Wes Craven is a horror legend for bringing us the cult classics "The Last House on the Left" and "The Hills Have Eyes" and launching two of the most enduring horror franchises with "A Nightmare on Elm Street" and "Scream," but this lesser known effort, viewed as a dud upon its release, deserves another look.

"The Serpent and the Rainbow" is loosely based on the Wade Davis book of the same name, which chronicles his investigations into cases of zombies in Haiti. The movie takes its source material and turns it into something beautifully atmospheric and horrifying, with doctor Dennis Alan (Bill Pullman) sent to Haiti by a corporation that seeks to capitalize on underground drugs that render its users catatonic but (somewhat) alive. In Haiti, Dennis is partnered with beautiful doctor Marielle Duchamp (Cathy Tyson), and their investigation takes them through a world of magic equally alluring and frightening. Alongside this dive into the world of voodoo and zombies, the film also tackles the political horrors Haiti faced in the early 1980s, as Dennis and Marielle are hunted down by Captain Dargent Peytraud (Zakes Mokae), who doesn't want them stirring up trouble.

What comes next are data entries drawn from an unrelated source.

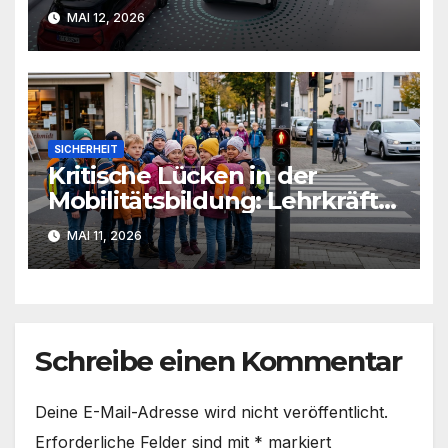
optionalen Extras
MAI 12, 2026
SICHERHEIT
Kritische Lücken in der
Mobilitätsbildung: Lehrkräfte
fordern mehr
MAI 11, 2026
Verkehrsunterricht
Schreibe einen Kommentar
Deine E-Mail-Adresse wird nicht veröffentlicht.
Erforderliche Felder sind mit
*
markiert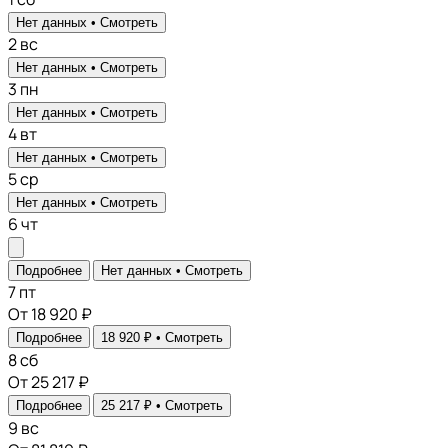
Нет данных •
Смотреть
2
вс
Нет данных •
Смотреть
3
пн
Нет данных •
Смотреть
4
вт
Нет данных •
Смотреть
5
ср
Нет данных •
Смотреть
6
чт
Подробнее
Нет данных •
Смотреть
7
пт
От 18 920 ₽
Подробнее
18 920 ₽ •
Смотреть
8
сб
От 25 217 ₽
Подробнее
25 217 ₽ •
Смотреть
9
вс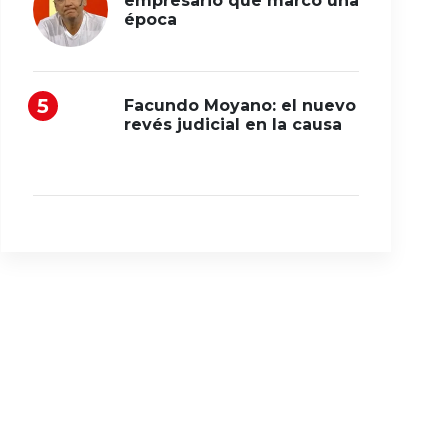
empresario que marcó una
época
Facundo Moyano: el nuevo
revés judicial en la causa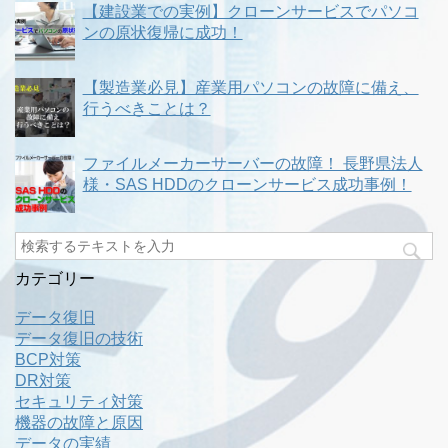
【建設業での実例】クローンサービスでパソコ
ンの原状復帰に成功！
【製造業必見】産業用パソコンの故障に備え、
行うべきことは？
ファイルメーカーサーバーの故障！ 長野県法人
様・SAS HDDのクローンサービス成功事例！
カテゴリー
データ復旧
データ復旧の技術
BCP対策
DR対策
セキュリティ対策
機器の故障と原因
データの実績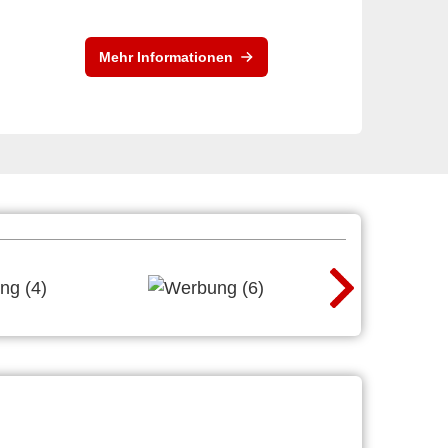
Mehr Informationen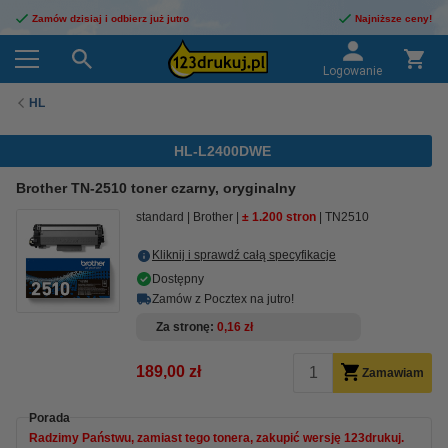
Zamów dzisiaj i odbierz już jutro
Najniższe ceny!
Logowanie
HL
HL-L2400DWE
Brother TN-2510 toner czarny, oryginalny
standard
Brother
± 1.200 stron
TN2510
Kliknij i sprawdź całą specyfikacje
Dostępny
Zamów z Pocztex na jutro!
Za stronę
0,16 zł
189,00 zł
Zamawiam
Porada
Radzimy Państwu, zamiast tego tonera, zakupić wersję 123drukuj.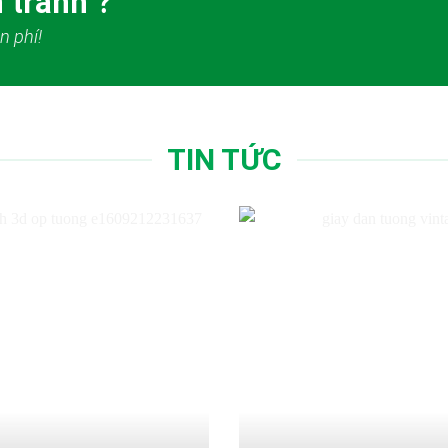
 tranh ?
n phí!
TIN TỨC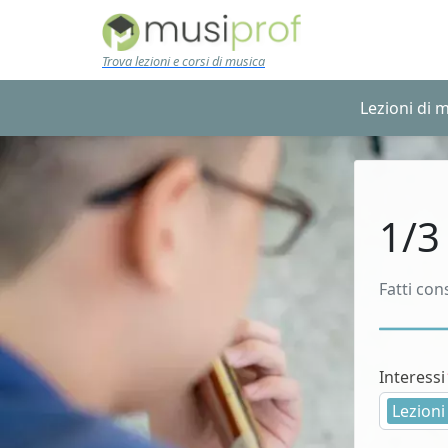
Skip to main content
Trova lezioni e corsi di musica
Lezioni di 
1/3
Fatti con
Interessi
Lezioni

Craven brought his immense talent in creating beautifully terrifying dreams to this little-seen project, crafting tense horror setpieces while building a true sense of dread; the resulting film ranks among his best, and is a must see for horror enthusiasts.

I Blame Society (2020) available on Shudder and free with ads on Tubi

There's truly nothing else like this film, which begins as documentary found footage depicting a young woman named Gillian (writer/director/star Gillian Wallace Horvat) who is interested in making a movie, but soon becomes something far less common, and more unsettling.

One day, when Gillian is on a hike with her friend Chase (Chase Williamson), she accidentally kills him by sharing food that he's deathly allergic to. But it's in this moment that she finds a new focus for her film: murder. Gillian then begins to stalk and break into people's homes, often engaging them in conversation before taking their lives on camera for her movie. But despite this horrifying, "Man Bites Dog"-like premise, Horvat never loses the improvisational comedy feel that initially feels so inviting. It's an incredible feat for any movie to make such a hard left turn and pull it off, but it's especially amazing for a micro-budget found footage horror film, a conceit that has become overused and abused in the decades since "Blair Witch" blew it up.

"I Blame Society" is a movie equally appealing to horror fans, comedy enthusiasts, and anyone interested in making movies. It's a wonder that this is Horvat's first feature, and hopefully there are many more ahead if this is an indication of her talents.